O tremor (tremor de repouso) é típico da doença de Parkinson. Trata-se de uma condição em que, regra geral, os membros superiores (na fase avançada da doença, as pernas também podem ser afectadas) não permanecem imóveis e tremeçam a uma frequência de 4-5 Hz por segundo. Quando o doente se concentra num movimento específico, a dificuldade desaparece.

CBD vai para ele a partir do zero

O canabidiol não trata diretamente a doença de Parkinson e as investigações ainda não confirmaram essa relação. Mas é claro que, tendo em conta os resultados de muitos estudos, pode afetar positivamente não só as manifestações da doença, mas também os problemas associados.

O uso do CBD pode aliviar a dor, ajudar na insónia e na inflamação, estimular o apetite, reduzir as cãibras nos membros e relaxar os músculos, o que pode melhorar a marcha, aliviar a tensão nas costas e no abdómen, prevenir problemas intestinais, restaurar a destreza da língua e a capacidade de controlar os músculos faciais. No entanto, o CBD afecta cada pessoa de forma diferente e não se pode confiar que elimine todos estes problemas e não cause efeitos secundários.

Dose ideal de óleo de CBD

Para o uso preventivo de CBD, a dosagem é mais fácil. É mais fácil começar com uma quantidade menor e aumentar conforme necessário. A situação é mais complicada quando o CBD é usado para ajudar a aliviar doenças e sintomas. O corpo pode ser mais sensível e a dose adequada pode ser difícil de avaliar. A assistência de um médico é necessária.

O CBD não é uma cura.

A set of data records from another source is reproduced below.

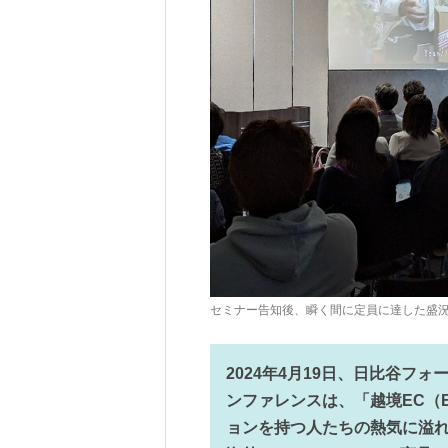
セミナー告知後、瞬く間に定員に達した盛
2024年4月19日、日比谷フ
ンファレンスは、「越境EC（E
ョンを持つ人たちの熱気に溢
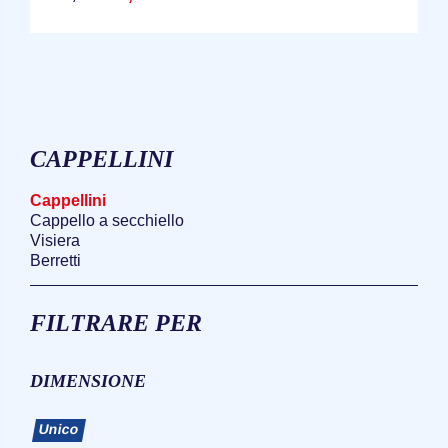
CAPPELLINI
Cappellini
Cappello a secchiello
Visiera
Berretti
FILTRARE PER
DIMENSIONE
Unico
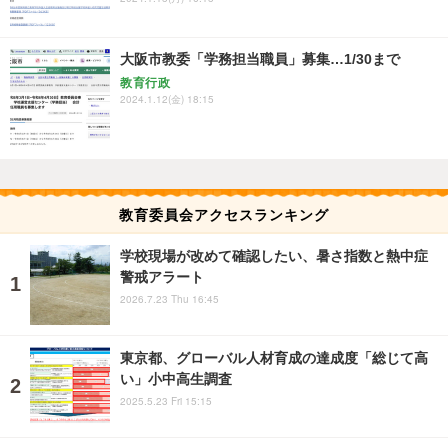
大阪市教委「学務担当職員」募集…1/30まで
教育行政
2024.1.12(金) 18:15
教育委員会アクセスランキング
学校現場が改めて確認したい、暑さ指数と熱中症
警戒アラート
2026.7.23 Thu 16:45
東京都、グローバル人材育成の達成度「総じて高
い」小中高生調査
2025.5.23 Fri 15:15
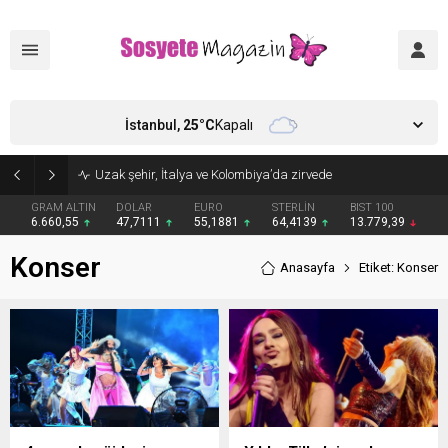
İstanbul,
25
°C
Kapalı
Uzak şehir, İtalya ve Kolombiya’da zirvede
GRAM ALTIN
DOLAR
EURO
STERLİN
BIST 100
6.660,55
47,7111
55,1881
64,4139
13.779,39
Konser
Anasayfa
Etiket: Konser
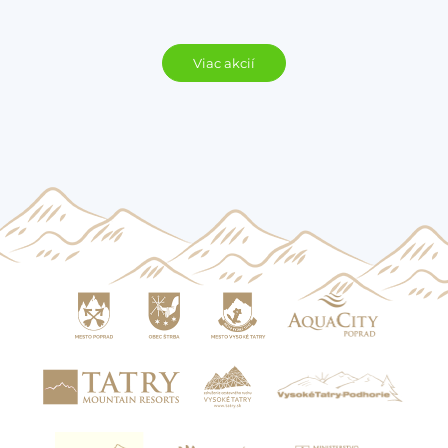
Viac akcií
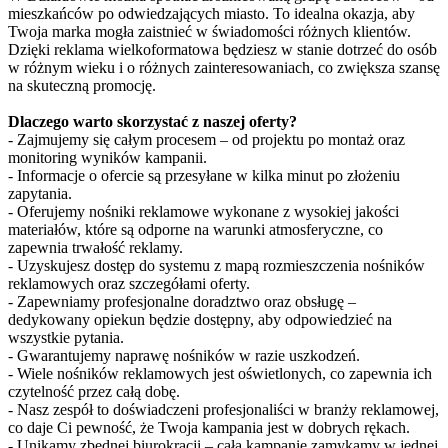
mieszkańców po odwiedzających miasto. To idealna okazja, aby
Twoja marka mogła zaistnieć w świadomości różnych klientów.
Dzięki reklama wielkoformatowa będziesz w stanie dotrzeć do osób
w różnym wieku i o różnych zainteresowaniach, co zwiększa szansę
na skuteczną promocję.
Dlaczego warto skorzystać z naszej oferty?
- Zajmujemy się całym procesem – od projektu po montaż oraz
monitoring wyników kampanii.
- Informacje o ofercie są przesyłane w kilka minut po złożeniu
zapytania.
- Oferujemy nośniki reklamowe wykonane z wysokiej jakości
materiałów, które są odporne na warunki atmosferyczne, co
zapewnia trwałość reklamy.
- Uzyskujesz dostęp do systemu z mapą rozmieszczenia nośników
reklamowych oraz szczegółami oferty.
- Zapewniamy profesjonalne doradztwo oraz obsługę –
dedykowany opiekun będzie dostępny, aby odpowiedzieć na
wszystkie pytania.
- Gwarantujemy naprawę nośników w razie uszkodzeń.
- Wiele nośników reklamowych jest oświetlonych, co zapewnia ich
czytelność przez całą dobę.
- Nasz zespół to doświadczeni profesjonaliści w branży reklamowej,
co daje Ci pewność, że Twoja kampania jest w dobrych rękach.
- Unikamy zbędnej biurokracji – całą kampanię zamykamy w jednej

Embora possa afetar alguns dos sintomas e, em última análise, aliviar a própria doença, ainda não temos informações fundamentadas sobre os efeitos negativos do canabidiol ou seus efeitos no corpo humano com o uso a longo prazo. Numa fração dos animais testados, foram observados irritabilidade, problemas de estômago e náuseas, reacções alérgicas, letargia e problemas de reprodução. No entanto, não se pode determinar se estes dados são aplicáveis aos seres humanos.